# LLM Reasoning Summary

LLMs generate responses by predicting likely next tokens, enabling reasoning through patterns learned from data. Key reasoning approaches include:

- **Zero-shot:** Answering tasks without examples.  
- **Few-shot:** Learning from a few examples in the prompt.  
- **Chain-of-Thought (CoT):** Breaking problems into intermediate reasoning steps.  
- **Analogical Reasoning:** Solving new problems using similarities to known cases.  
- **Decoding Strategies:** Techniques like greedy, beam search, or sampling to generate outputs.  
- **Self-Consistency:** Sampling multiple reasoning paths and selecting the most consistent answer.  

**Limitations:**  
- **Irrelevant Context:** May include unrelated or distracting information from long prompts.  
- **Premise Order Sensitivity:** Changing the order of facts or statements can lead to different or incorrect conclusions.  
- **Self-Correction Challenges:** May fail to identify or correct mistakes without expli

# LLM Reasoning Experiments

In [7]:
from transformers import pipeline

# Initialize text-generation pipeline
gen = pipeline("text-generation", model="gpt2")

Device set to use mps:0


### Reasoning Experiment 1: Simple Math

In [10]:
prompt1 = "Step by step: If I have 10 apples and eat 3, then buy 5 more, how many apples do I have?"
output1 = gen(prompt1, 
              max_new_tokens=60,
              truncation=True,
              pad_token_id=50256
             )[0]['generated_text']

print("Prompt 1:", prompt1)
print("Output 1:", output1)

Prompt 1: Step by step: If I have 10 apples and eat 3, then buy 5 more, how many apples do I have?
Output 1: Step by step: If I have 10 apples and eat 3, then buy 5 more, how many apples do I have?

You can make this math work by going to the calculator on this site and just multiplying by 10 until you get to 10.

How many apples per apple should I buy?

You can buy more apples if you want. The price must be in the range of $1.


### Reasoning Experiment 2: Tricky Math

In [14]:
prompt2 = "Step by step: I have 2 bananas.
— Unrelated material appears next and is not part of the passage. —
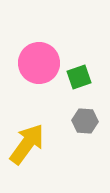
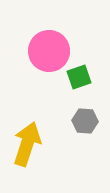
pink circle: moved 10 px right, 12 px up
yellow arrow: rotated 18 degrees counterclockwise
I eat 2 and then buy 4. How many bananas do I have now?"
output2 = gen(prompt2, 
              max_new_tokens=60,
              truncation=True,
              pad_token_id=50256
             )[0]['generated_text']
print("\nPrompt 2:", prompt2)
print("Output 2:", output2)


Prompt 2: Step by step: I have 2 bananas. I eat 2 and then buy 4. How many bananas do I have now?
Output 2: Step by step: I have 2 bananas. I eat 2 and then buy 4. How many bananas do I have now? I'm not sure because I don't know, but it's probably 2.5. My friend gave me these and it was a really good banana. It's a little strange that I'm not able to eat them, especially when I'm like 5 or 6 days in the fridge. I was


### Reasoning Experiment 3: Text / Story Prompt

In [15]:
prompt3 = "Step by step: Explain why the sky is blue in simple terms."
output3 = gen(prompt3, 
              max_new_tokens=100,
              truncation=True,
              pad_token_id=50256
             )[0]['generated_text']
print("\nPrompt 3:", prompt3)
print("Output 3:", output3)


Prompt 3: Step by step: Explain why the sky is blue in simple terms.
Output 3: Step by step: Explain why the sky is blue in simple terms.

You'll want to be able to see the sky with both your eyes. The sky is blue because the Earth is blue, and the sky is blue because it is deep blue. If you can see the sky with both eyes, then you can see the sky with both eyes.

The blue sky is because the Earth is blue. The Earth is blue because that is the Earth.

If you really want to see that blue sky with both eyes, see the Earth with both


## Observations
**Which prompts worked?**

Prompt 3 (Sky explanation) – Partially worked
- Output attempts to explain the sky, mentions “blue”, “Earth”, “eyes”.
- But it’s incorrect and repetitive, not scientifically accurate.

**Which failed?**

Prompt 1 & Prompt 2 (Math) – Failed
- Output doesn’t correctly compute “10 − 3 + 5 = 12” or “2 − 2 + 4 = 4”.
- GPT-2 repeats the prompt, then produces irrelevant text.
  
**Insights on why reasoning fails in GPT-2 (or smaller models)**
- LLMs like GPT-2 are good at mimicking language, not performing calculations or logic.
- Prompt engineering helps a little, but model limitations dominate.
- This motivates why we need agents, tool use, and larger LLMs for reasoning tasks.